Evidence is growing that a sudden mid-air explosion had likely led to the downing of a Russian airliner killing all 224 people on board in Egypt. A source investigating the crash has said the Airbus 321's pilots held normal conversations with air traffic controllers moments before it went down.
The source cited by Russia's Interfax news agency also said "uncharacteristic" sounds were heard in the cockpit before the plane disappeared from radars. The Kogalymavia-operated flight 7K9268 crashed in the Sinai Peninsula on 31 October, 23 minutes after taking off from the Red Sea resort town of Sharm el-Sheikh. It was bound for St Petersburg's Pulkovo airport.
A team of international experts are analysing the wreckage of the aircraft and the contents of its two flight recorders. "According to the recording of the conversations between the cabin crew and flight operations officers, the situation on board four minutes before the aircraft disappeared from the radars was normal, the crew had regular conversations with flight operations officers," the source said.
"Before the moment of the disappearance of the aircraft from radar screens, sounds are recorded which are uncharacteristic of a normal flight. Judging by the recording, a situation on board developed suddenly and unexpectedly for the crew, and as a result the pilots did not manage to send a distress signal," the source added.
An Egyptian forensic expert who examined the remains of the victims told RIA Novosti that an explosion is likely to have rocked the plane mid-air and caused a fire in the cabin. "A large number of body parts may indicate that a powerful explosion took place aboard the plane before it hit the ground," the expert said.

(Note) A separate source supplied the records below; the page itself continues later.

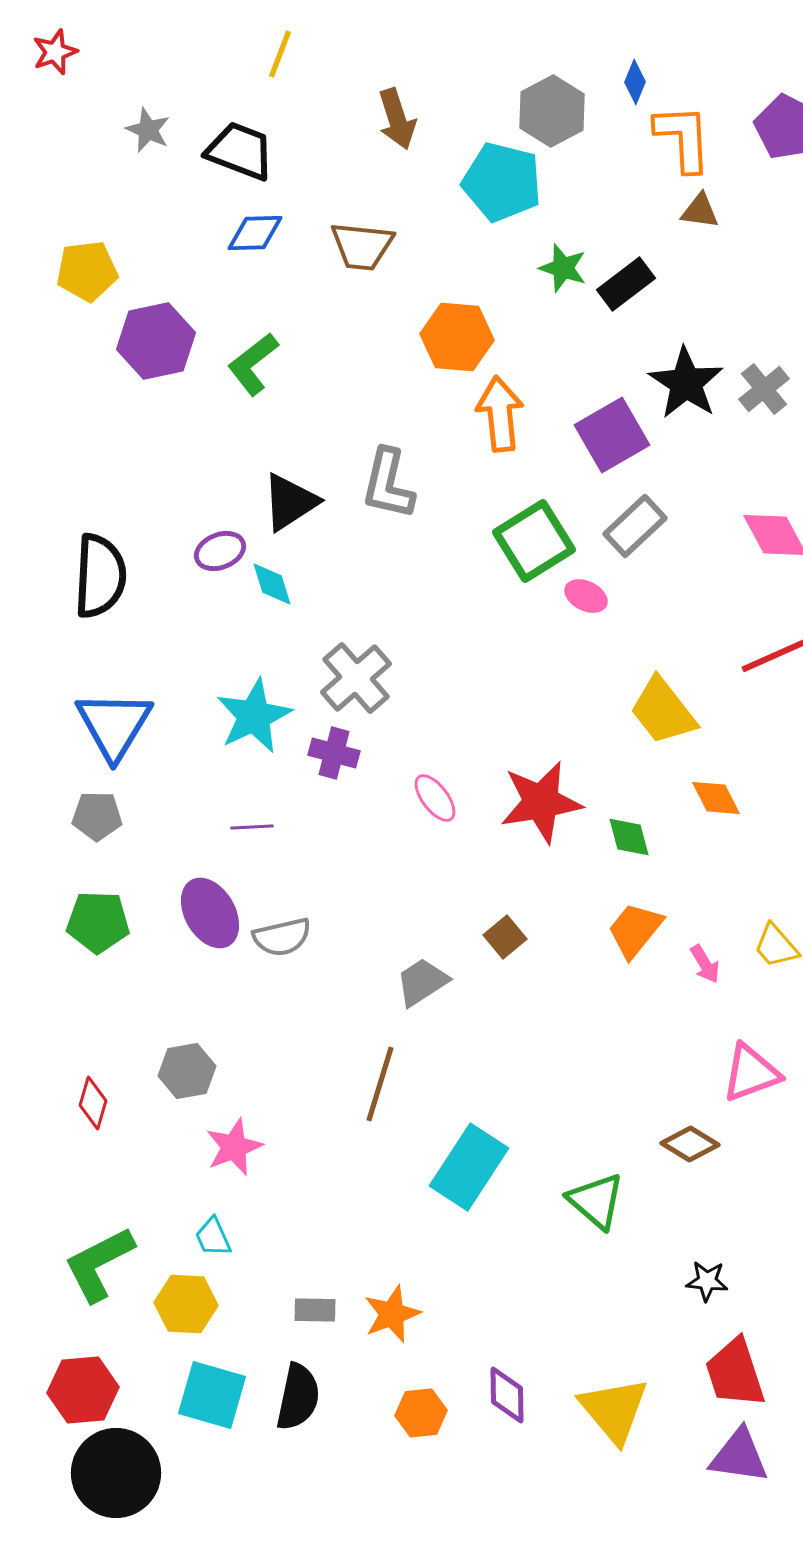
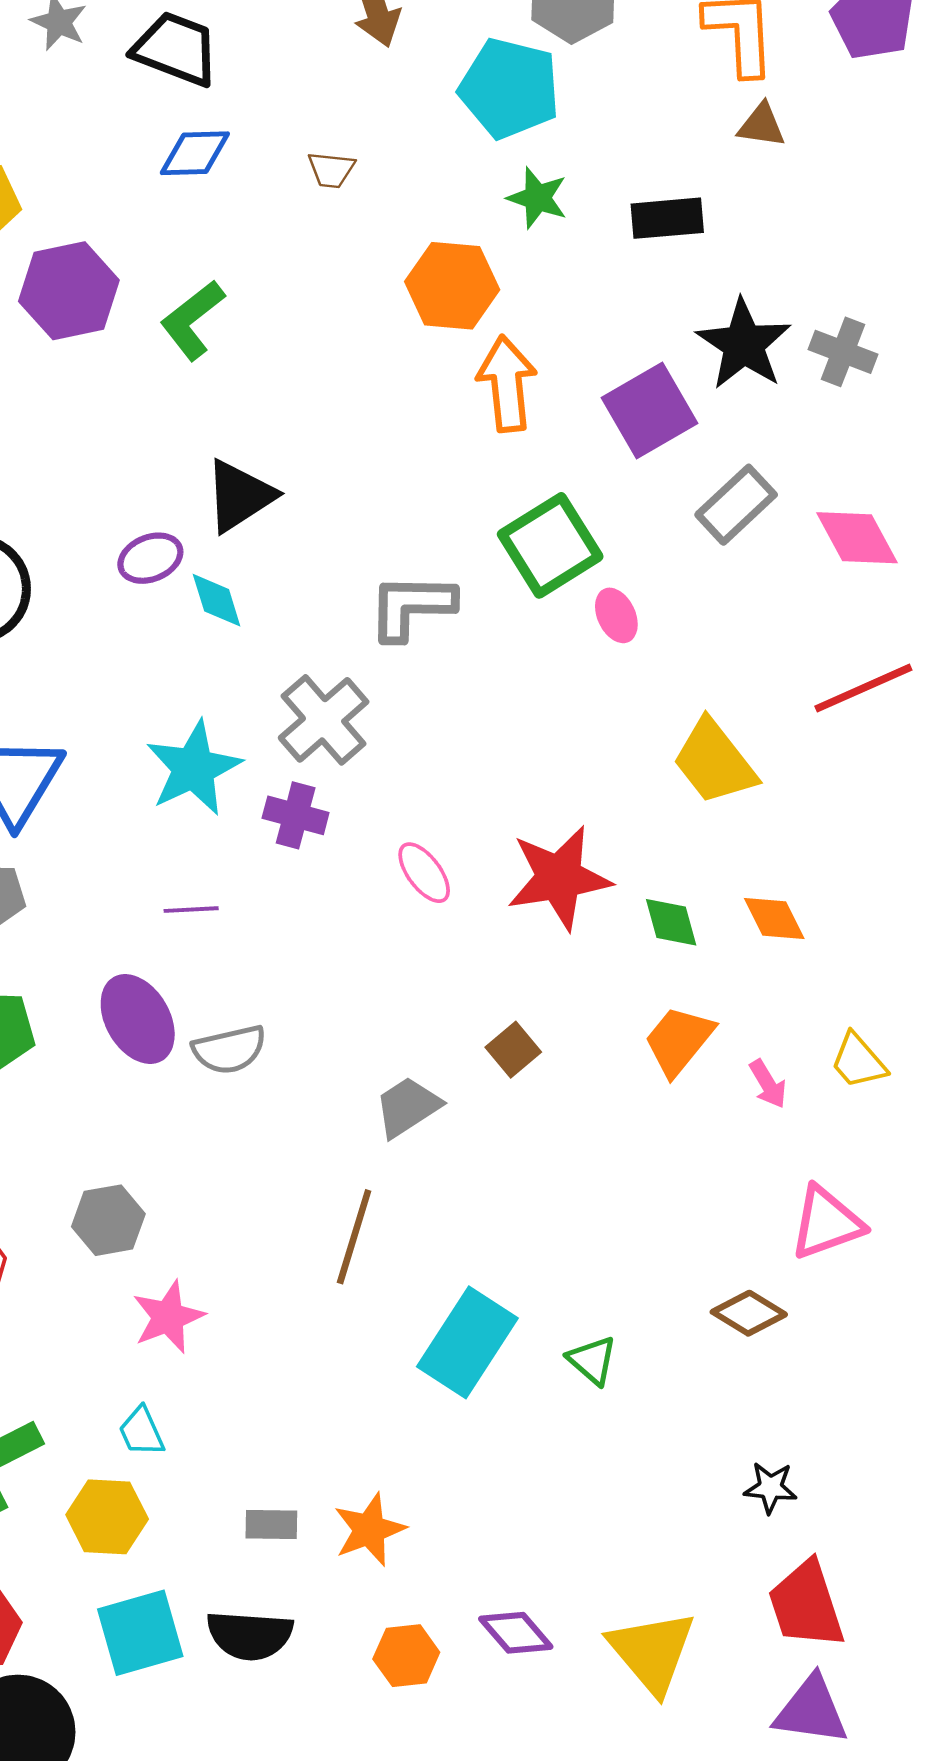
brown trapezoid: (362, 246) -> (331, 170), size x0.6
green star: (563, 268) -> (537, 198), moved
black rectangle: (626, 284) -> (667, 218), turned 32
gray cross: (764, 389) -> (843, 352), turned -30
gray L-shape: (388, 484) -> (411, 607), moved, turned 78
gray rectangle: (635, 526) -> (736, 505), moved
pink ellipse: (586, 596) -> (616, 615), turned 39
orange diamond: (716, 798) -> (774, 918), moved
green triangle: (596, 1201) -> (592, 1360), moved, size x0.7
cyan square: (212, 1395) -> (140, 1633), turned -32
purple diamond: (507, 1395) -> (516, 1633), turned -40
black semicircle: (298, 1397) -> (250, 1635), turned 82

The revelations come after US intelligence officials said satellites had picked up a heat flash over Sinai at the time of the crash but that there was no evidence of a rocket launch from the ground. The finding ruled out a surface-to-air missile striking the plane.
Islamic State (Isis) militants claimed responsibility for the downing of the aircraft as revenge for Russia's military intervention in Syria. Egypt President Abdel Fattah el-Sisi however dismissed it as "propaganda".
Aviation analyst Paul Beaver told the Associated Press news agency that the heat signal picked up by satellites indicates "a catastrophic explosion or disintegration of the airplane". "It doesn't tell us if it was a bomb ... or if somebody had a fight in the airplane with a gun – there is a whole raft of things that could happen in this regard," he said.